I put basil back into the recipe, despite not using it myself. The next time I make it, I intend to add it back in, and I’ll let you know if it turns out funky. If you aren’t feeling daring, just omit it. When I prepared this originally, I didn’t take out the chicken when I added the onion, etc: I just left it in. However, the result was a very dry chicken, and I’m not a fan. If you like dryer chicken, just don’t set it aside as the second step. I don’t have quantities for a lot of this, and that’s because I pretty much just made it up as I went along. I also used powdered ginger, onion, and garlic in addition to fresh. But, I’m not sure how necessary they ended up being. Use or leave out as you desire. I’m also not sure how much water I ended up adding to the broth (though I’m pretty sure the broth counts are accurate). I just added some until it seemed like a good amount given how many noodles I had. This really is a tasting recipe, adjusting as you go. I’m also adding mushroom, because I think it could’ve really benefited from that.

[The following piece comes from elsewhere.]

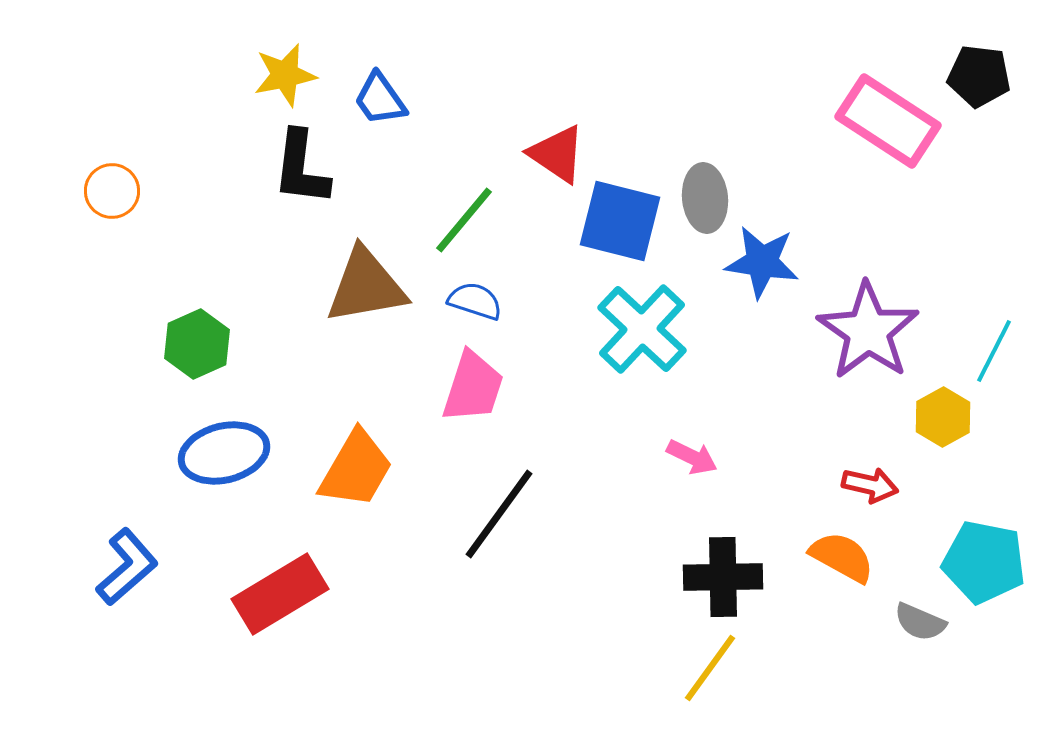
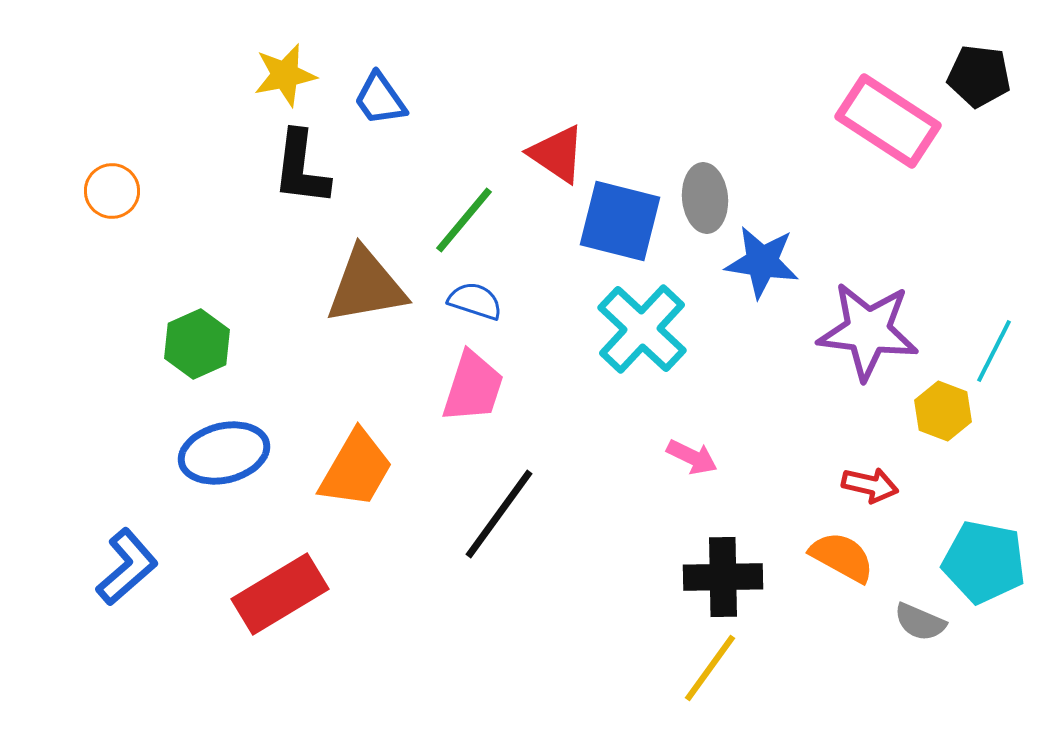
purple star: rotated 28 degrees counterclockwise
yellow hexagon: moved 6 px up; rotated 10 degrees counterclockwise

Sorry no pictures. I totally forgot, and wasn’t really planning to blog about it, until I tasted it. I couldn’t keep it to myself. I’ll probably hone this at some point and post a recipe with more precision.

Asian Chicken Noodle Soup

Inspired by Simply Stacie


6 cups of broth
6 cups of water
rice noodles (mai fun)
fresh ginger, 1 tablespoon
minced garlic, 1 tablespoon
3 chicken breasts (or omit for vegetarian)
sesame oil
green onions
celery, 2 stalks
carrot, 2 full size
teriyaki sauce
soy sauce
basil, minced
In a big pot, chop & cook chicken in sesame oil until cooked through. Set aside. In same pot, sauté onion, ginger, garlic, carrots, mushrooms, and celery in sesame oil until soft, about 5-7 minutes. Add broth, water, noodles, teriyaki sauce, soy sauce and about a tablespoon of sesame oil to pot. Bring to a boil, then reduce to a low simmer for 1 hour, stirring occasionally. Add in the chicken about 10 minutes before it’s finished. Garnish with green onions and serve immediately.